■ **TASK DIRECTIONS**:
Filter the records below for the word "have". Copy each line that holds it.

■ **INPUT FOR THIS TASK**:
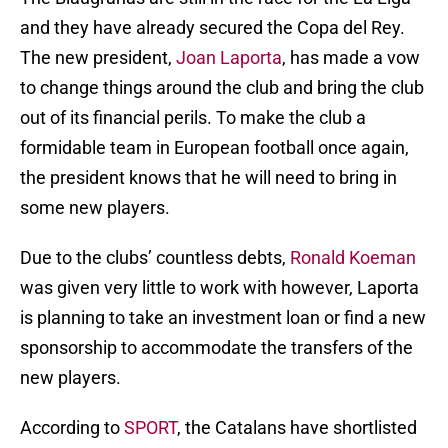
and they have already secured the Copa del Rey.
The new president,
Joan Laporta
, has made a vow
to change things around the club and bring the club
out of its financial perils. To make the club a
formidable team in European football once again,
the president knows that he will need to bring in
some new players.
Due to the clubs’ countless debts,
Ronald Koeman
was given very little to work with however, Laporta
is planning to take an investment loan or find a new
sponsorship to accommodate the transfers of the
new players.
According to
SPORT
, the Catalans have shortlisted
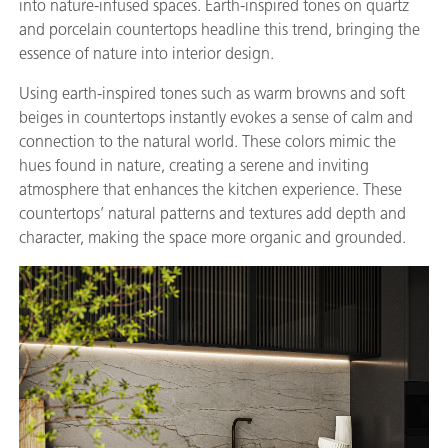
into nature-infused spaces. Earth-inspired tones on quartz
and porcelain countertops headline this trend, bringing the
essence of nature into interior design.
Using earth-inspired tones such as warm browns and soft
beiges in countertops instantly evokes a sense of calm and
connection to the natural world. These colors mimic the
hues found in nature, creating a serene and inviting
atmosphere that enhances the kitchen experience. These
countertops’ natural patterns and textures add depth and
character, making the space more organic and grounded.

■ **TASK RESPONSE**:
and they have already secured the Copa del Rey.
, the Catalans have shortlisted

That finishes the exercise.